Section 70 of the Drugs, Poisons and Controlled Substances Act 1986 provides an inclusive definition:
cultivate, in relation to a narcotic plant includes—
(a) sow a seed of a narcotic plant; or
(b) plant, grow, tend, nurture or harvest a narcotic plant; or
(c) graft, divide or transplant a narcotic plant.
In Grozdanov v The Queen  VSCA 94 the accused was charged with cultivating a commercial quantity of cannabis. It wasn’t really possible to argue that the accused was unaware of the crop. Instead, the defence at trial was that the maintenance of the hydroponic system didn’t amount to cultivation.
Neave JA [at 48, Mandie JA and Kyrou AJA agreeing] kept the definition wide, to be assessed case-by-case:
In my opinion, the ongoing maintenance of a hydroponic system which regularly delivers water and nutrients to a growing crop to foster its growth is not an activity associated with an activity listed in s 70, but comes within the words tend or nurture in paragraph (b) of the statutory definition (at least if done on a regular basis). Such an activity is analogous to manually watering a crop or putting nutrients on it. Accordingly, it is unnecessary to extend the meaning of ‘tend’ or ‘nurture’ to cover activities associated with tending or nurturing, in order to include the ongoing maintenance of the hydroponic system.

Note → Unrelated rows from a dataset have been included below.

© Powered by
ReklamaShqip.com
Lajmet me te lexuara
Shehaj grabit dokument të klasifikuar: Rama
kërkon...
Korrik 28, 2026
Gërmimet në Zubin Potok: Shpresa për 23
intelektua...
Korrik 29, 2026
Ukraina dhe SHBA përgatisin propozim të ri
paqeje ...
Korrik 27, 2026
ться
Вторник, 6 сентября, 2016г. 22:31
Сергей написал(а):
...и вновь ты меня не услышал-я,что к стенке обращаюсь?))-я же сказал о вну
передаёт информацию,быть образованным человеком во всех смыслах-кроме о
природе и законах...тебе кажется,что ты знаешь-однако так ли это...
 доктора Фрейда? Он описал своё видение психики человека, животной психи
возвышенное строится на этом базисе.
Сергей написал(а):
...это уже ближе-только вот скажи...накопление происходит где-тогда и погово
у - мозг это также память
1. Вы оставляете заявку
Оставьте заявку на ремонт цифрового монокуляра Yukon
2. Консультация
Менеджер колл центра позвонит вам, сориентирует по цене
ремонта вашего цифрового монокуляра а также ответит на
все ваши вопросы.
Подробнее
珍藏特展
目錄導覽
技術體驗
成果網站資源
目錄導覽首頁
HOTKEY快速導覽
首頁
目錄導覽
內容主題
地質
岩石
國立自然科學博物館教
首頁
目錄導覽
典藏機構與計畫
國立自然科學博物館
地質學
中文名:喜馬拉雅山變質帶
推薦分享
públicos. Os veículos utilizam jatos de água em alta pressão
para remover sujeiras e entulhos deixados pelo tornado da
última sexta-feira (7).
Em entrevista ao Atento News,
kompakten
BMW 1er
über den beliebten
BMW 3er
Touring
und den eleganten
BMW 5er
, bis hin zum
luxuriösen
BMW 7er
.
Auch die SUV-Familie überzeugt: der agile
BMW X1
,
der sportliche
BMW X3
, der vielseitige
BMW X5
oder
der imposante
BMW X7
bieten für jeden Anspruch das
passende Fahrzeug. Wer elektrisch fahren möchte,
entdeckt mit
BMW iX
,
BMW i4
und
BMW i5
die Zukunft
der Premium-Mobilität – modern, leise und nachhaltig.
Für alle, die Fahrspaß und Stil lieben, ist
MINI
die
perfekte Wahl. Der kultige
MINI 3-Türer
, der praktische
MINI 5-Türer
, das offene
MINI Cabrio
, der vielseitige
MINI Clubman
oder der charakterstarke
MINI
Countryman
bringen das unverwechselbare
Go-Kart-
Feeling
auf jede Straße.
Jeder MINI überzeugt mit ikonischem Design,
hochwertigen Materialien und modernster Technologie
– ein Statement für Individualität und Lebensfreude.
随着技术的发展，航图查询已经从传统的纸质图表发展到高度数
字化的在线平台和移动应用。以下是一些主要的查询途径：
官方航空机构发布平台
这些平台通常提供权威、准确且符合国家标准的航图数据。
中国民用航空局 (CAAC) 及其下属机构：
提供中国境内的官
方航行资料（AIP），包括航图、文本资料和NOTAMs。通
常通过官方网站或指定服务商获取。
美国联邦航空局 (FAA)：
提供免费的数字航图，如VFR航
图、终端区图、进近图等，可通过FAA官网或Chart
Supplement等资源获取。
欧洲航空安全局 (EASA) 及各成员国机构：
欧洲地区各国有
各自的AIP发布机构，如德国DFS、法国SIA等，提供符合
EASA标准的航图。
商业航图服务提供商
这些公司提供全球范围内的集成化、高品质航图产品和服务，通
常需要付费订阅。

Because cultivation normally involves an activity which occurs frequently or regularly, one or two visits to premises to repair a hydroponic system would not necessarily amount to ‘cultivating’ a crop growing there, any more than turning on a tap on a hose on a single occasion, knowing that the hose was watering a cannabis crop, could amount to cultivating it. The appellant’s conviction did not require an extension of the definition in s 70 to cover activities associated with the listed activities.
For the purposes of this case, it is unnecessary to define the circumstances in which maintenance of a hydroponic system would fall within or outside the definition of cultivation in the sense of tending or nurturing a crop. As Buss JA said of the meaning of ‘harvest ‘ in the Western Australian Misuse of Drugs Act, whether an activity amounts to cultivation will depend on the facts and circumstances of the particular case.
The Court of Appeal decided that what the accused did could amount to cultivation. A further ground of the appeal argued that the trial judge had usurped the jury’s function by effectively directing them that the maintenance of the hydroponic system did constitute cultivation, rather than could constitute cultivation. This ground was made out [at 74], and the conviction on those charges quashed.